Sports science is obviously the biggest growth area, with science teams looking to gain the advantage through player rotations on game day and oral supplements and, as I only discovered in the last week, injections. By no means am I suggesting anything illegal has taken place at Essendon or any other club with what was given, but I find it outrageous that players are subjecting their bodies to these injections like they are a science experiment.

I don't care how fast the game moves, there is no way that I would ever have agreed to a stomach injection to aid my recovery from a training session or match.

I believe that supplement injections should be banned to protect not only the current player but also the image of the game.

The modern day footballer holds so much weight in the community and the AFL should take a stand for the betterment of junior footballers who mimic everything an AFL hero does.

Some players and sports scientists would say that if it isn't illegal, then that is a restraint of trade, but it is vital for the good of the game when there are so many kids who would be heavily influenced by their AFL idol. The other simple fact is that it isn't necessary. There are many more traditional and healthier ways to assist a player's recovery. The game doesn't need to be this complex.

I took supplements over the middle to latter part of my career and could never tell of any benefit that they gave me. The ocean, hot and cold baths, massage, physio, eating and sleeping well, off the back of a strong summer on the track and in the gym and getting the adrenaline pumping on match days was of far greater importance to me than any supplement I would spend gagging on due to the vulgar taste after training and matches.

I had a weekly ritual that I swore by and that I was comfortable with and the current players have to be very careful that they don't put their careers and bodies in other people's hands.

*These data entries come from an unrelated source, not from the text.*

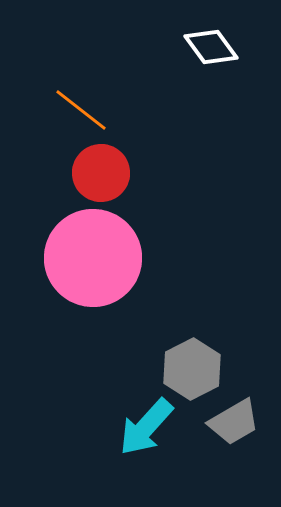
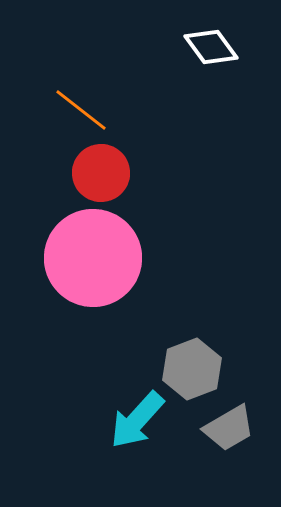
gray hexagon: rotated 6 degrees clockwise
gray trapezoid: moved 5 px left, 6 px down
cyan arrow: moved 9 px left, 7 px up
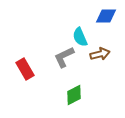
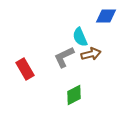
brown arrow: moved 9 px left
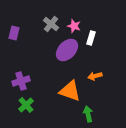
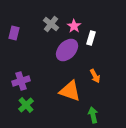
pink star: rotated 16 degrees clockwise
orange arrow: rotated 104 degrees counterclockwise
green arrow: moved 5 px right, 1 px down
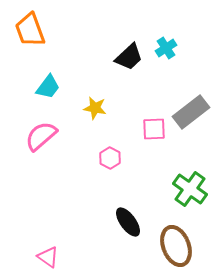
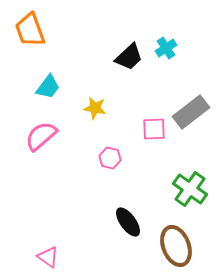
pink hexagon: rotated 15 degrees counterclockwise
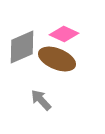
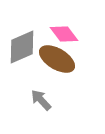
pink diamond: rotated 28 degrees clockwise
brown ellipse: rotated 9 degrees clockwise
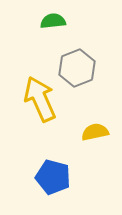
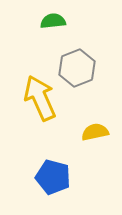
yellow arrow: moved 1 px up
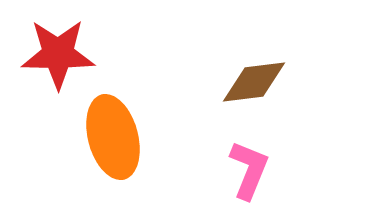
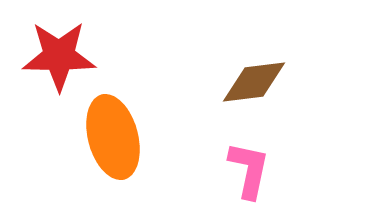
red star: moved 1 px right, 2 px down
pink L-shape: rotated 10 degrees counterclockwise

Most people in a football club are of the highest quality, but a small minority are driven by their own agendas and egos.

In the Essendon players' case, being asked or having it recommended that the supplements will assist you in your performance and that you'll be injected by vitamins must have been a very difficult decision for them to make due to the peer pressure and having the expectation of the club to do everything in your power to maximise performance.

Essendon did the right thing by giving the players the choice, but as Tim Watson said during the week on morning radio, players are like sheep, and he is spot on. Let's hope for not only Essendon's sake but the game's sake that all was above board with the supplements and vitamins that were given because players at all clubs put total faith and trust in the sport science staff as you would expect. In saying that, it is a huge wake-up call for the players to be stronger in their convictions and gut feelings to ask more questions if they don't understand what they are being administered.

Kyle Reimers spoke of being confused by it all and not knowing exactly what he was taking. The onus was on Kyle to follow up and be more inquisitive, but not enough players are. Let's just hope they are now. At the end of the day, no one cares what legal methods you use to prepare for a season, as long as you are performing on match days.

Andrew Demetriou and Mike Fitzpatrick couldn't have been more alarmed by what information has been given to them through the Australian Crime Commission report. The Essendon brand and culture which has been built over more than a century has taken a hammering this week like no other club in the history of the game has ever had to endure. I still have full faith in the integrity of the Essendon players and coaching staff that there is nothing illegal or sinister in what they were doing. What they are guilty of is letting sports science get totally out of hand. Only time will tell whether the damage is irreparable and what the total fallout will be.

Everyone's always looking for the edge to get them to the top; some will do anything to get it.

Watching Daniel Hannebery's courageous mark turn the game in last year's grand final and then Adam Goodes' heroics on one leg in the last quarter is the only edge that counts to me.

It is acts like that that take you to the top, and that is what I call going the extra mile.